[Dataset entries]
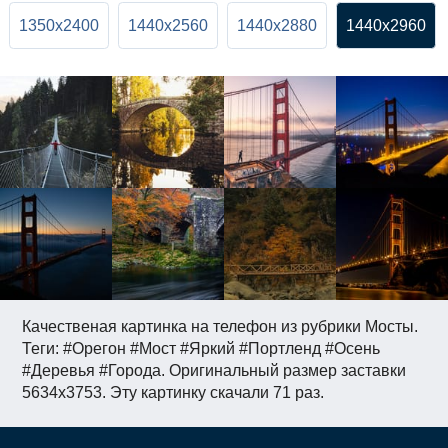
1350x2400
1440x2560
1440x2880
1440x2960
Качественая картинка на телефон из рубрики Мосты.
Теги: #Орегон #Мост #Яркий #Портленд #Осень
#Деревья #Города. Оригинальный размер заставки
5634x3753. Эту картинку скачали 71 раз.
---
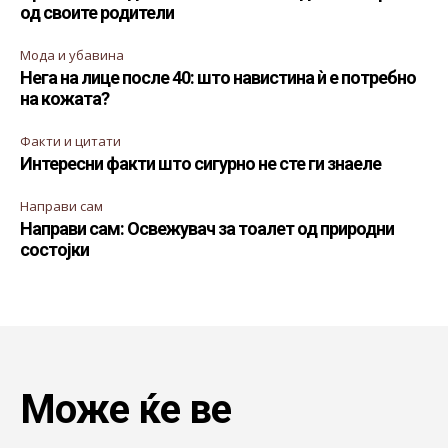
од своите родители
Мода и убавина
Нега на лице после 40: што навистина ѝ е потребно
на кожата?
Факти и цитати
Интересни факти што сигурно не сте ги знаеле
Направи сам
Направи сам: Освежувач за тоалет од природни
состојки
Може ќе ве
---
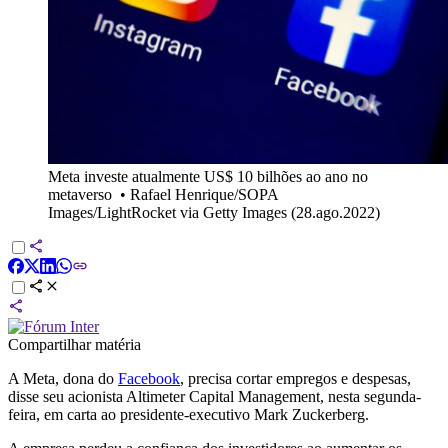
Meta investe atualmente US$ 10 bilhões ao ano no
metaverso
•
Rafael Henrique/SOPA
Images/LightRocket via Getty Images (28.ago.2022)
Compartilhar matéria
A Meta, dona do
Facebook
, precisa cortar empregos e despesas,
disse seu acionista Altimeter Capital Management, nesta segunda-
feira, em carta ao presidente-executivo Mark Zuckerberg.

Brief
Which lines above run from the one containing "Качественая картинка на" down to the one containing "5634x3753. Эту картинку скачали 71 раз."? Repeat exactly those, both ends included, and nothing else.

Solution for this exercise
Качественая картинка на телефон из рубрики Мосты.
Теги: #Орегон #Мост #Яркий #Портленд #Осень
#Деревья #Города. Оригинальный размер заставки
5634x3753. Эту картинку скачали 71 раз.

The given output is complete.